KABYLIE (Tamurt) – Un vent d’autonomie souffle depuis quelques temps en Kabylie. Les citoyens  ne comptent plus sur l’état pour améliorer leurs conditions de vie. Ils se prennent totalement en charge en multipliant l’organisation de volontariats et autres actions dans un  intérêt commun à la collectivité.

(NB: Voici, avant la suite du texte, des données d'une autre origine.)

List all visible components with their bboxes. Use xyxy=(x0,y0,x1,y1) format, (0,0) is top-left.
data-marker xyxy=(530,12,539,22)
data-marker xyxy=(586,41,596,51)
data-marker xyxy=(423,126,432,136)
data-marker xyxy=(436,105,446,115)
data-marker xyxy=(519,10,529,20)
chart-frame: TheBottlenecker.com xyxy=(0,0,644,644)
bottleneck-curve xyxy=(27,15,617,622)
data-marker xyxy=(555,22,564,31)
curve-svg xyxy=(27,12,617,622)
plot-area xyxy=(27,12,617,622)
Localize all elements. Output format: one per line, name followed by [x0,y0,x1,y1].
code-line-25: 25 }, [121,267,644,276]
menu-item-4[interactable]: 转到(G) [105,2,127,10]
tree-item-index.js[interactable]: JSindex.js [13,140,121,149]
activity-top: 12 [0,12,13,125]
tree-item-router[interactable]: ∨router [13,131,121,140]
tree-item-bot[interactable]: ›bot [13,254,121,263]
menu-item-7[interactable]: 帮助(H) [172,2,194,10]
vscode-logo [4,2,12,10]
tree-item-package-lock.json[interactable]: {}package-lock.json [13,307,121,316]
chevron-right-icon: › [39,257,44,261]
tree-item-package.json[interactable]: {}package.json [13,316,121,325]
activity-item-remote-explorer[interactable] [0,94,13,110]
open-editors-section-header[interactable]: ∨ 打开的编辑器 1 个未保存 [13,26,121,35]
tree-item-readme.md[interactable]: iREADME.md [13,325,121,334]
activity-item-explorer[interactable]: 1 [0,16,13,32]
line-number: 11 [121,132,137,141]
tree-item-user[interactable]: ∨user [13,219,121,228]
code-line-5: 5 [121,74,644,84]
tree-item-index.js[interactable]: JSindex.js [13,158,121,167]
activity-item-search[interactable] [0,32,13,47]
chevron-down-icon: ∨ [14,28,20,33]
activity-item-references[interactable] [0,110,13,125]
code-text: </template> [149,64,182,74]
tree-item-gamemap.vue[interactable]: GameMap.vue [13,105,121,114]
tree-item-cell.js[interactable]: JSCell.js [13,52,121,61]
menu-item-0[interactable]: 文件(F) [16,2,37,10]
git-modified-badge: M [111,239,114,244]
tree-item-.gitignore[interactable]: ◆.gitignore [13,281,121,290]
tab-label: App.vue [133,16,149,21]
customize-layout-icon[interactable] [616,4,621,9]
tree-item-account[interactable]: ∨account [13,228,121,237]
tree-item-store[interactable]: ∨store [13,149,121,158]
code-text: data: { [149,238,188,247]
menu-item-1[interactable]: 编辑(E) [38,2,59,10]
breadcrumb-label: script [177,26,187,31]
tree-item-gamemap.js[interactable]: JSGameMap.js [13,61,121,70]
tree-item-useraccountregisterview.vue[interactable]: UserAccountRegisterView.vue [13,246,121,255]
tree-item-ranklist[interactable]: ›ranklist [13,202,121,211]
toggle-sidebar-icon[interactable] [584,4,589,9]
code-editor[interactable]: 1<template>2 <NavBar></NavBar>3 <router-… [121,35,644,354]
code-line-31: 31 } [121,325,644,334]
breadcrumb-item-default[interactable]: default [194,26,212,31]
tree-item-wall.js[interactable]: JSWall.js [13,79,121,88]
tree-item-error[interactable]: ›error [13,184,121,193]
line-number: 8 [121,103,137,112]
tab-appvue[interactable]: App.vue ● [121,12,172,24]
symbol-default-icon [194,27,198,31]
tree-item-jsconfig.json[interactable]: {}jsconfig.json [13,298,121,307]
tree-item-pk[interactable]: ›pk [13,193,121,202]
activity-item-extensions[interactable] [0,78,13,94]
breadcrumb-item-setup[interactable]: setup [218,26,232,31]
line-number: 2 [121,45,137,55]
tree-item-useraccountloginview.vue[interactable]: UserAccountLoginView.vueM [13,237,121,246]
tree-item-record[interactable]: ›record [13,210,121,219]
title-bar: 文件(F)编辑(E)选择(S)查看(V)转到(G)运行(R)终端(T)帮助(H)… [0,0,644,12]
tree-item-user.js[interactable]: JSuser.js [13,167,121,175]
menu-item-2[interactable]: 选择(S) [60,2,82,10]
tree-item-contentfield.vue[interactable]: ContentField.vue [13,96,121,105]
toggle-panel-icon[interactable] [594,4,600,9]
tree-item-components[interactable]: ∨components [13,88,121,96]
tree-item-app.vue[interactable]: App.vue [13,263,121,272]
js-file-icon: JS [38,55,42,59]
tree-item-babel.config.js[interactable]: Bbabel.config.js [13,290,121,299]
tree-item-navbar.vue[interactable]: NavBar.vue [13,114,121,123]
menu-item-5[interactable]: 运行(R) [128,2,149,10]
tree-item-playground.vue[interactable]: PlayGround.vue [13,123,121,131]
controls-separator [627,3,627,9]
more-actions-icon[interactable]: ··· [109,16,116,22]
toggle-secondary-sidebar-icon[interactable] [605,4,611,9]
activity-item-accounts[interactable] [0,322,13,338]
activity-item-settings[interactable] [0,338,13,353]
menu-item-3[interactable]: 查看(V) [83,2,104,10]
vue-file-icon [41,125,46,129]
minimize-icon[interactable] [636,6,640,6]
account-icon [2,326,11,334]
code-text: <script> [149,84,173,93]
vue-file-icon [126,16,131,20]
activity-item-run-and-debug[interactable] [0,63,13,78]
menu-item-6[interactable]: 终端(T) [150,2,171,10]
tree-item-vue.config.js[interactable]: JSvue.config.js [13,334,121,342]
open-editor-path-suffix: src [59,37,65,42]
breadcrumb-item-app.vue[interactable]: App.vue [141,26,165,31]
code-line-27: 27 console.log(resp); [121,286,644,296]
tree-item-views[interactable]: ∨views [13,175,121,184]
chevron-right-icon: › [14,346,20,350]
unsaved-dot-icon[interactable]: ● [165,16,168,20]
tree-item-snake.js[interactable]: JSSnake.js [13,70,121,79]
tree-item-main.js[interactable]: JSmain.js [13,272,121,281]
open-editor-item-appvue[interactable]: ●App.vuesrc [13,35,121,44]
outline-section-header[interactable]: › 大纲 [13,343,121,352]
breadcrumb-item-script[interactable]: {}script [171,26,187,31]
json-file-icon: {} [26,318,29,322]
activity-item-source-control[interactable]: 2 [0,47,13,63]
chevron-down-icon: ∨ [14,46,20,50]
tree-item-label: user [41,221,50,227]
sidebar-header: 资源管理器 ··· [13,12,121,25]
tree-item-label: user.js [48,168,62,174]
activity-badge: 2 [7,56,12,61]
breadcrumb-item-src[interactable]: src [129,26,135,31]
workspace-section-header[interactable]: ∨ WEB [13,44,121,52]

Après les villages de Boumessaoud, Ait izit et autres de la région de Tizi-Ouzou, ce sont les villages de la commune de Tinebdar, Tizi War de Melbou, Aliouèn d’Aokas et Bourbîa de Tizi N’Berber qui ont fait de même. Les citoyens, à l’aide de matériels divers et de camions et tracteurs, ont organisé des journées de volontariat pour débarrasser leurs quartiers des ordures qui jonchent les artères de la cité. Mais l’exemple le plus édifiant, c’est ce théâtre de verdure réalisé, à la force de leurs bras et avec leur propre argent, par les habitants du quarter d’Ait Aissa, dans la commune d’Aokas.

Cette nouvelle culture qui prend forme en Kabylie confirme, encore une  fois, que les kabyles ont souvent pris leurs distances vis-à-vis de l’autorité administrative et se sont, toujours,  sentis autonomes. C’est certainement le début d’une aire nouvelle en Kabylie.